27Lorsque, plus tard, il entend Roubaud sur le meurtre de Séverine, celui-ci finit par lui avouer avoir tué Grandmorin. Mais plus Roubaud s’entête à dire la vérité, plus il est convaincu de mensonge.

Le juge raffinait la psychologie de l’affaire, avec un véritable amour du métier. Jamais, disait-il, il n’était descendu si à fond de la nature humaine ; et c’était de la divination plus que de l’observation, car il se flattait d’être de l’école des juges voyeurs et fascinateurs, ceux qui d’un coup d’œil démontent un homme. Désormais, l’instruction avait une base solide, la certitude éclatait éblouissante, comme la lumière du soleil (La Bête humaine, p. 506).

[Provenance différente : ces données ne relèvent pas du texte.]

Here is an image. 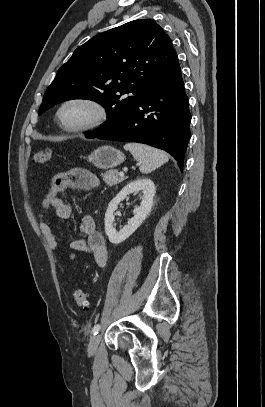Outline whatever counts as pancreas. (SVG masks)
Listing matches in <instances>:
<instances>
[{
  "instance_id": "1",
  "label": "pancreas",
  "mask_w": 265,
  "mask_h": 407,
  "mask_svg": "<svg viewBox=\"0 0 265 407\" xmlns=\"http://www.w3.org/2000/svg\"><path fill=\"white\" fill-rule=\"evenodd\" d=\"M101 176L103 181L109 186L117 185L125 179L124 177H120L117 171H107Z\"/></svg>"
}]
</instances>
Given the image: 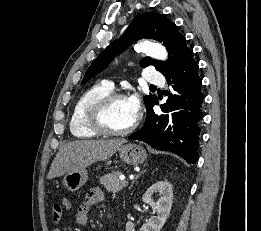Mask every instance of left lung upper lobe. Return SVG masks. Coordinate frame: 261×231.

Mais au-delà de cette personnalité, c’est le cadre politique qui sera déterminant.

Le juge Denizet, un juge indépendant.

28Zola nous dit que l’origine paysanne, aggravée par une faillite de son père, avait rendu l’avancement de Denizet difficile. Il ne fait donc pas partie de cette haute bourgeoisie dont témoignent bien d’autres magistrats dans l’œuvre zolienne : « Sans fortune […], il vivait dans cette dépendance de la magistrature mal payée, acceptée seulement des médiocres, et où les intelligents se dévoient, en attendant de se vendre » (La Bête humaine, p. 150).

29Et puis les élections approchent, les journaux de l’opposition fouillent la vie de l’ancien président de cour d’appel. Or, le magistrat doit au moins en apparence répondre à l’idéal des bonnes mœurs du XIXe siècle, et incarner la dignité et la respectabilité. Tout cela est fort mauvais pour l’Empire.

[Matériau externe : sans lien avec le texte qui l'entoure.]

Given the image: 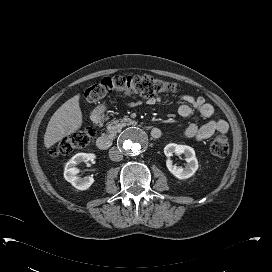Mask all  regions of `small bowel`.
Listing matches in <instances>:
<instances>
[{
    "label": "small bowel",
    "instance_id": "c3829d8e",
    "mask_svg": "<svg viewBox=\"0 0 272 272\" xmlns=\"http://www.w3.org/2000/svg\"><path fill=\"white\" fill-rule=\"evenodd\" d=\"M180 99L183 103L178 108V113L183 118H189L196 109L199 115L205 119L201 125L190 123L183 132V136L189 138H196L197 140H204L212 136L214 133H227L228 123L222 118H214V107L212 104L206 102L202 96L194 97L189 94H181ZM161 102L160 97L150 98L145 104L155 105ZM139 103H133L136 105Z\"/></svg>",
    "mask_w": 272,
    "mask_h": 272
}]
</instances>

30Et c’est alors qu’apparaît l’ombre portée d’un deuxième personnage du monde judiciaire, M. Camy-Lamotte, secrétaire général du Ministère de la Justice, « personnage considérable, ayant la haute main sur le personnel, chargé des nominations, en continuel rapport avec les Tuileries » (La Bête humaine, p. 206). Lors d’une visite du juge d’instruction, Camy-Lamotte lui dit, à propos du meurtre de Grandmorin, « on désire un non-lieu […]. Arrangez les choses pour que l’affaire soit classée » (La Bête humaine, p. 210). Que n’avait‑il pas dit là ? Denizet répond : 

Pardon, monsieur, […], je ne suis plus le maître de l’affaire, elle dépend de ma conscience”. Tout de suite, M. Camy-Lamotte sourit, redevenant correct. […] “Sans doute. Aussi est-ce à votre conscience que je m’adresse. Je vous laisse prendre la décision qu’elle vous dictera, certain que vous pèserez équitablement le pour et le contre, en vue du triomphe des saines doctrines et de la morale publique […]. Personne ne songe à peser sur votre indépendance, et c’est pourquoi je répète que vous êtes le maître absolu de l’affaire, comme du reste l’a voulu la loi (La Bête humaine, p. 210).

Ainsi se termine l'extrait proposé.